It is reasonable to assume that businesses of all sizes are making greater investments to protect their internal systems and data. But sometimes those investments are made under the false assumption that vendors up and down the supply chain are making similar investments. What if they are not? They increase an organization’s third-party risk substantially.
A surprising 98% of all business organizations have a relationship with a third-party that has reported being breached within the last year. That is an astounding number. The big question is, why? Why are vendors so vulnerable?
DarkOwl is a leading provider of threat intelligence data and software tools. The company’s third-party risk mitigation strategies include darknet intelligence that supports vendors and customers alike. They offer the following possible explanations:
1. Security Disparities
In all likelihood, a major problem between organizations and their vendors is security disparity. An organization might invest substantial amounts of time and money in beefing up security. Yet a vendor somewhere down the line does not follow suit. It doesn’t take long before that vendor’s security posture is significantly less secure than the organization above it.
This is a common problem when major enterprises do business with multiple small and midsized vendors. Vendors easily become the weakest links in the cybersecurity chain.
2. A Larger Attack Surface
Common sense dictates that every vendor added to the supply chain increases the attack surface. Therefore, third-party risk is commensurate with supply chain volume. This becomes problematic when the weakest vendor in the supply chain is breached. It only takes a single breach to give attackers access to the entire supply chain.
Threat actors know this, which is why they may target smaller vendors as a steppingstone toward eventually breaching larger enterprises. Third-party risk assessments need to always account for this reality.
3. Interconnectivity
Modern business is interconnected across the globe. Interconnectivity creates a highly integrated ecosystem through which third-party vendors provide a range of managed services. We essentially have a complex web of entry points that open the door to lateral attacks across networks.
The more complex the web, the more entry points threat actors have access to.

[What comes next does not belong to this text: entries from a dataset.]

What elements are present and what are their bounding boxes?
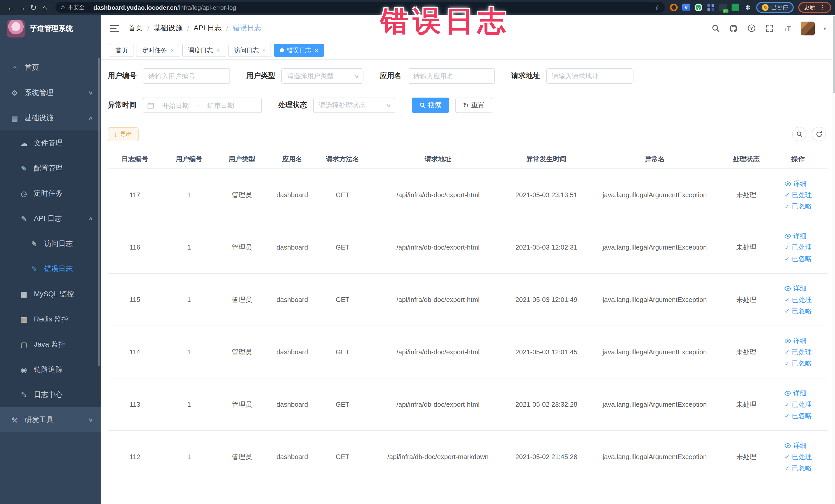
search-icon[interactable] — [711, 24, 720, 33]
check-icon: ✓ — [785, 308, 790, 314]
avatar[interactable] — [801, 21, 815, 35]
sidebar-item-home[interactable]: ⌂首页 — [0, 55, 101, 80]
browser-menu-icon[interactable]: ⋮ — [819, 4, 826, 11]
action-已处理[interactable]: ✓已处理 — [785, 297, 812, 303]
close-icon[interactable]: × — [262, 47, 266, 54]
sidebar-item-api-log[interactable]: ✎API 日志∧ — [0, 206, 101, 231]
reload-icon[interactable]: ↻ — [28, 3, 39, 12]
action-已忽略[interactable]: ✓已忽略 — [785, 203, 812, 210]
action-已忽略[interactable]: ✓已忽略 — [785, 412, 812, 419]
extension-orange-icon[interactable] — [670, 4, 678, 11]
action-已忽略[interactable]: ✓已忽略 — [785, 256, 812, 262]
sidebar-item-access-log[interactable]: ✎访问日志 — [0, 231, 101, 256]
tab-调度日志[interactable]: 调度日志× — [183, 44, 225, 57]
url-bar[interactable]: ⚠ 不安全 dashboard.yudao.iocoder.cn /infra/… — [56, 2, 665, 13]
tab-访问日志[interactable]: 访问日志× — [228, 44, 271, 57]
user-type-select[interactable]: 请选择用户类型 ∨ — [281, 68, 364, 84]
exception-time-range-picker[interactable]: - — [143, 98, 262, 113]
tab-定时任务[interactable]: 定时任务× — [137, 44, 179, 57]
breadcrumb-item[interactable]: 首页 — [128, 24, 143, 33]
cell-exception: java.lang.IllegalArgumentException — [585, 221, 725, 274]
extension-leaf-icon[interactable] — [732, 4, 739, 11]
action-已忽略[interactable]: ✓已忽略 — [785, 465, 812, 472]
app-name-input[interactable] — [408, 68, 495, 84]
cell-time: 2021-05-02 21:45:28 — [508, 430, 585, 483]
breadcrumb-item[interactable]: 基础设施 — [154, 24, 183, 33]
start-date-input[interactable] — [157, 101, 194, 109]
action-详细[interactable]: 详细 — [785, 181, 807, 187]
process-status-select[interactable]: 请选择处理状态 ∨ — [313, 98, 395, 113]
collapse-sidebar-icon[interactable] — [110, 25, 119, 32]
github-icon[interactable] — [729, 24, 738, 33]
action-已处理[interactable]: ✓已处理 — [785, 401, 812, 408]
end-date-input[interactable] — [202, 101, 239, 109]
table-row: 1121管理员dashboardGET/api/infra/db-doc/exp… — [108, 430, 828, 483]
sidebar-item-dev-tools[interactable]: ⚒研发工具∨ — [0, 407, 101, 432]
profile-paused-chip[interactable]: ☺ 已暂停 — [756, 2, 794, 13]
sidebar-scrollbar[interactable] — [98, 58, 100, 366]
table-row: 1151管理员dashboardGET/api/infra/db-doc/exp… — [108, 274, 828, 326]
close-icon[interactable]: × — [170, 47, 174, 54]
chevron-down-icon: ∨ — [88, 90, 93, 96]
search-button[interactable]: 搜索 — [412, 98, 449, 113]
cell-status: 未处理 — [725, 326, 768, 378]
sidebar-item-config-mgmt[interactable]: ✎配置管理 — [0, 156, 101, 181]
sidebar-item-trace[interactable]: ◉链路追踪 — [0, 357, 101, 382]
export-button[interactable]: ↓ 导出 — [108, 127, 138, 141]
fullscreen-icon[interactable] — [765, 24, 774, 33]
action-详细[interactable]: 详细 — [785, 390, 807, 397]
action-详细[interactable]: 详细 — [785, 233, 807, 240]
sidebar-item-java-monitor[interactable]: ▢Java 监控 — [0, 332, 101, 357]
browser-update-chip[interactable]: 更新 ⋮ — [798, 2, 831, 13]
request-url-input[interactable] — [546, 68, 633, 84]
tab-错误日志[interactable]: 错误日志× — [274, 44, 324, 57]
sidebar-item-label: 链路追踪 — [34, 365, 63, 374]
action-已忽略[interactable]: ✓已忽略 — [785, 308, 812, 315]
user-menu-caret-icon[interactable]: ▾ — [823, 25, 826, 31]
extensions-pin-icon[interactable]: ✽ — [744, 4, 752, 11]
sidebar-item-system-mgmt[interactable]: ⚙系统管理∨ — [0, 80, 101, 105]
extension-green-icon[interactable]: y — [695, 4, 702, 11]
page-scrollbar[interactable] — [832, 15, 835, 504]
action-已处理[interactable]: ✓已处理 — [785, 192, 812, 199]
help-icon[interactable]: ? — [747, 24, 756, 33]
extension-shield-icon[interactable]: V — [682, 4, 690, 11]
reset-button[interactable]: ↻ 重置 — [455, 98, 492, 113]
toggle-search-button[interactable] — [792, 127, 807, 141]
app-logo-row[interactable]: 芋道管理系统 — [0, 15, 101, 43]
chevron-down-icon: ∨ — [386, 102, 392, 108]
sidebar-item-infrastructure[interactable]: ▤基础设施∧ — [0, 105, 101, 130]
cell-time: 2021-05-03 12:01:49 — [508, 274, 585, 326]
extension-grid-icon[interactable] — [707, 4, 715, 11]
sidebar-item-log-center[interactable]: ✎日志中心 — [0, 382, 101, 407]
sidebar-item-mysql-monitor[interactable]: ▦MySQL 监控 — [0, 281, 101, 306]
sidebar-item-file-mgmt[interactable]: ☁文件管理 — [0, 130, 101, 156]
sidebar-item-scheduled-task[interactable]: ◷定时任务 — [0, 181, 101, 206]
extension-on-toggle-icon[interactable]: on — [719, 4, 727, 11]
close-icon[interactable]: × — [315, 47, 318, 54]
refresh-table-button[interactable] — [812, 127, 826, 141]
font-size-icon[interactable]: TT — [783, 24, 792, 33]
close-icon[interactable]: × — [217, 47, 220, 54]
tab-首页[interactable]: 首页 — [110, 44, 134, 57]
action-已处理[interactable]: ✓已处理 — [785, 349, 812, 356]
cell-actions: 详细✓已处理✓已忽略 — [768, 430, 828, 483]
action-详细[interactable]: 详细 — [785, 285, 807, 292]
cell-status: 未处理 — [725, 378, 768, 430]
sidebar-item-error-log[interactable]: ✎错误日志 — [0, 256, 101, 281]
back-icon[interactable]: ← — [5, 3, 16, 12]
breadcrumb-item[interactable]: API 日志 — [194, 24, 222, 33]
sidebar-item-redis-monitor[interactable]: ▥Redis 监控 — [0, 306, 101, 332]
column-header-app_name: 应用名 — [268, 149, 317, 169]
action-已处理[interactable]: ✓已处理 — [785, 454, 812, 460]
cell-id: 112 — [108, 430, 162, 483]
action-已处理[interactable]: ✓已处理 — [785, 244, 812, 251]
home-icon[interactable]: ⌂ — [39, 3, 50, 12]
user-id-input[interactable] — [143, 68, 230, 84]
cell-user_type: 管理员 — [216, 430, 268, 483]
bookmark-star-icon[interactable]: ☆ — [655, 4, 661, 11]
action-已忽略[interactable]: ✓已忽略 — [785, 360, 812, 367]
action-详细[interactable]: 详细 — [785, 442, 807, 449]
forward-icon[interactable]: → — [16, 3, 28, 12]
action-详细[interactable]: 详细 — [785, 338, 807, 344]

Complex webs make supply chains exceptionally vulnerable. Unfortunately, we have reached the point at which untangling that web is nearly impossible.
4. Poor Third-Party Risk Management
It is incumbent upon enterprises to address third-party risk on an ongoing basis. Unfortunately, poor risk management is par for the course. Enterprises fail to effectively monitor the security postures of their vendors down the line. And in some cases, organizations simply don’t have the resources to invest in robust risk management solutions.
Note that a companion issue here is data access and integration. Vendors needing access to data is unavoidable in most cases. But failing to manage that access opens the door to trouble.
5. An Evolving Threat Landscape
Finally, a constantly evolving threat landscape never makes third-party risk management any easier. As quickly as companies like DarkOwl come up with risk mitigation strategies, cybercriminals are already working on new solutions of their own.
The criminal element is constantly developing new attack vectors and targets. Companies like DarkOwl monitor darknet activities, but threat actors monitor target activities as well. It is a cat-and-mouse game that never ends. The winner of each round tends to be the entity that best keeps up with a rapid pace of technological change.
Third-party risk is a reality of modern business. But organizations don’t have to sit by and allow themselves to be targeted. A proper understanding of the landscape and a willingness to do what is necessary can keep supply chains safe.